US and UK sanctions on Russia’s Lukoil forced Baghdad to freeze payments and crude entitlements at one of Iraq’s biggest fields, turning an external geopolitical tool into an operational shock for OPEC’s second-largest producer.
BAGHDAD / BASRA — The West’s sanctions campaign against Russia spilled directly into Middle East energy plumbing in November, after Lukoil declared force majeure at Iraq’s West Qurna-2 oilfield, citing disruptions caused by US and UK sanctions.
West Qurna-2 is not a marginal asset: it accounts for roughly 9% of Iraq’s oil output, producing around 480,000 barrels per day. That scale turns a legal and financial restriction into something closer to a sovereign operational risk.
A “payments freeze” becomes a production risk
Once Lukoil was sanctioned, Iraqi authorities froze the normal channels used to compensate the operator — both cash payments and in-kind crude liftings — because engaging a sanctioned entity risks secondary penalties and compliance breaches.
Reuters reported that Iraq’s state marketer SOMO cancelled loadings linked to Lukoil’s share, and that the freeze interrupted around 4 million barrels of in-kind payments allocated for November.
For Baghdad, the dilemma is structural: Iraq can’t easily keep a sanctioned operator whole, but it also can’t afford disruption at a field that anchors national revenue.
Force majeure is leverage — and an exit threat
Lukoil’s force majeure notice is not only a legal shield. It is leverage. Reuters reported the company warned Iraq that if the underlying constraints are not resolved within six months, it could cease production and exit the project.
This shifts the bargaining frame from “how to keep operations normal” to “how to prevent a strategic asset from becoming unmanageable under sanctions compliance.”
Baghdad’s preferred solution: time to engineer a sale
By mid-November, Iraqi officials were discussing seeking a six-month waiver from the US Treasury to create space for Lukoil to sell its stake, rather than forcing an abrupt rupture.
That request — even if only exploratory — reveals how Iraqi decision-makers see the problem: not ideological alignment, but transaction management. A waiver buys time to run a controlled transition to a buyer who can operate without sanctions constraints.

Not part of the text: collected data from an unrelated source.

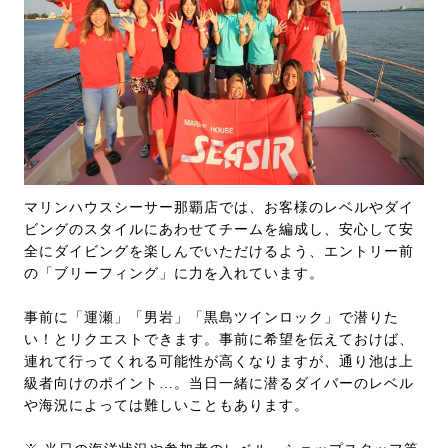
マリンハウスシーサー那覇店では、お客様のレベルやダイ
ビングのスタイルにあわせてチームを編成し、安心して安
全にダイビングを楽しんでいただけるよう、エントリー前
の「ブリーフィング」に力を入れています。
事前に「運瀬」「男岩」「黒島ツインロック」で潜りた
い！とリクエストできます。事前に希望を伝えておけば、
連れて行ってくれる可能性が高くなりますが、通り池は上
級者向けのポイント…。当日一緒に潜るダイバーのレベル
や海況によっては難しいこともあります。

The wider pressure point: “energy war” tools don’t stay regional
This episode underlines a broader reality: when sanctions target major energy firms, the effects can ricochet into third countries’ production stability — especially where contracts rely on cost recovery, crude entitlements, international staffing, and cross-border service chains.
For Europe, the relevance is not sympathy or blame; it is exposure. Tightening or loosening supply at a 480kbpd node changes the risk distribution in oil markets — precisely when geopolitics is already feeding volatility.